BRASILIA.– In the silent immensity of the state of Goiás, in the center-west of Brazil, 300 kilometers from Brasilia and far from diplomatic offices, The United States has just executed a movement of pieces that redefines the architecture of power in Latin America.
Confirmation of the purchase of the mining company Serra Verde by an American consortium is not a simple market transaction, but Capturing life insurance for Washington’s military industry.
By securing the only scaled rare earths operation outside of Asia, Donald Trump’s administration plants a flag in the Brazilian subsoil to break the monopoly that China exercises over the minerals that define the technology of the 21st century.
The operation, valued at about 2.8 billion dollarsmarks a point of no return. The company USA Rare Earth took control of this strategic reserve backed by direct financing from the Development Finance Corporation (DFC), the investment arm of the US government. For analysts, the presence of the DFC eliminates any patina of “private business.”
“We are not facing a mere commercial movement, but rather an extension of White House policy“, the professor explains to LA NACION Roberto Goulart Menezesfrom the University of Brasilia (UnB).
The stated objective of this acquisition is to create a multinational company capable of leading the entire production chain: from the extraction of rare earths in central Brazil, through the complex stages of separation and processing of these elements, to the final manufacturing of supermagnets. These components are today the technological heart of electric car motors, wind turbines and, fundamentally, of the latest generation military fighters and missiles.
To shield this flow, the contract establishes an exclusivity regime for fifteen years, a period that guarantees that Serra Verde’s production primarily feeds the North American industry.
The intention to reduce the critical dependence of US industries on China is also declared. The Asian giant currently concentrates all stages of the process, responding for almost 80% of the extraction of rare earths, 89% of their separation and more than 90% of the global production of supermagnets.
For Maurício Santoropolitical scientist and expert on relations with China, this scenario places Brazil in a privileged but dangerous place. “The largest reserve in the world is in China and the second is in Brazil. Rare earths have become a weapon in geopolitical disputes; “They are the oil of the 21st century,” says the professor at the State University of Rio de Janeiro (UERJ). For Santoro, this agreement is a prelude to the tensions that will dominate the coming years, where Brazil acts as a faithful player in the global technological balance.
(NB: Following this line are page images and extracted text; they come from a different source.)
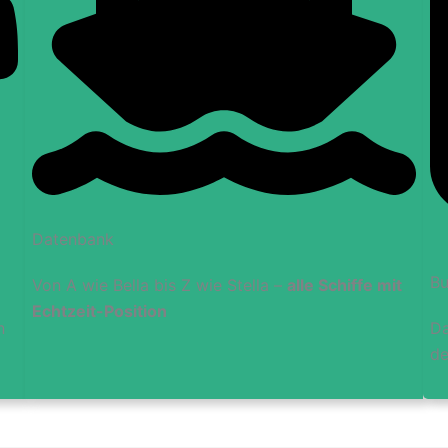
Datenbank
B
Von A wie Bella bis Z wie Stella –
alle Schiffe mit
Echtzeit-Position
n
Da
de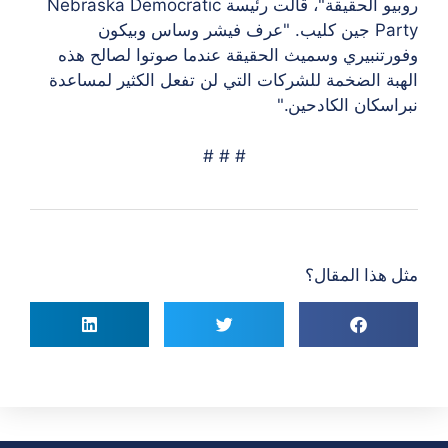
روبيو الحقيقة
"، قالت رئيسة Nebraska Democratic
Party جين كليب. "عرف فيشر وساس وبيكون
وفورتنبيري وسميث الحقيقة عندما صوتوا لصالح هذه
الهبة الضخمة للشركات التي لن تفعل الكثير لمساعدة
نبراسكان الكادحين."
# # #
مثل هذا المقال؟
However, the government of the president Luiz Inácio Lula da Silva tries to show a “non-alignment” that generates short circuits with Washington. Goulart Menezes highlights that Planalto’s position does not seek a rupture, but rather a negotiation based on the national strategy itself. “Brazil does not tend to become, with Lula, an unconditional ally or an alternative to the Chinese. It wants international partnerships, but guided by its own development strategy”says the UnB professor.
This strategic advance in Goiás occurs at a time of greatest institutional friction between Brasilia and Washington. The recent crisis over the withdrawal of credentials from intelligence and security agents is, for experts, a symptom of a loaded and ideological agenda. The friction escalated after the arrest of the former deputy in Orlando Alexandre Ramagemformer intelligence chief of Jair Bolsonaro, a fugitive there after having been sentenced to more than 16 years in prison for having been part of the coup plot to prevent the inauguration of Lula da Silva.
The episode led to a serious accusation from the United States: Washington maintains that A Brazilian agent of the Federal Police (PF) carried out illegal espionage against Ramagem in US territory to provoke his arrest.
According to this version, the agent acted motivated by political motivations dictated from Brasilia, which broke the bilateral cooperation protocols and led the White House to revoke his immunity and expel him from the country.
The Brazilian government, in an act of reciprocity, responded by withdrawing the credential from the ICE representative in Brasilia, deepening what Santoro describes as an “unprecedented” incident in the history of police cooperation in both countries.
But there is one factor that keeps Lula’s advisors awake: the possibility of direct interference by Donald Trump in the Brazilian presidential elections in October. The mistrust is so deep that even sources within the North American diplomatic apparatus admit the risk.
“It’s a very real possibility. Will he do it? We don’t know, it’s an unknown”a senior US diplomat with an office in Brasilia pessimistically acknowledges when asked by LA NACION.
For Santoro, foreign policy will be, for the first time in decades, a central issue of the campaign. “There is speculation that Trump could declare the Brazilian cartels (First Capital Command and Red Command) as terrorist organizationswhich would benefit the opposition and greatly harm Lula,” he warns.
President Lula tries to navigate this storm with a speech of sovereignty, contrasting his “peace and food” agenda against the logic of “war” that he attributes to Trump’s management.
Brazil is facing an uncomfortable fissure. While their leaders exchange gestures of diplomatic hostility and withdraw credentials in a choreography of mutual distrust, a forced alliance, in the deep lands of Goiás, will force Brasilia and Washington to coexist, even with their backs turned, for the next fifteen years.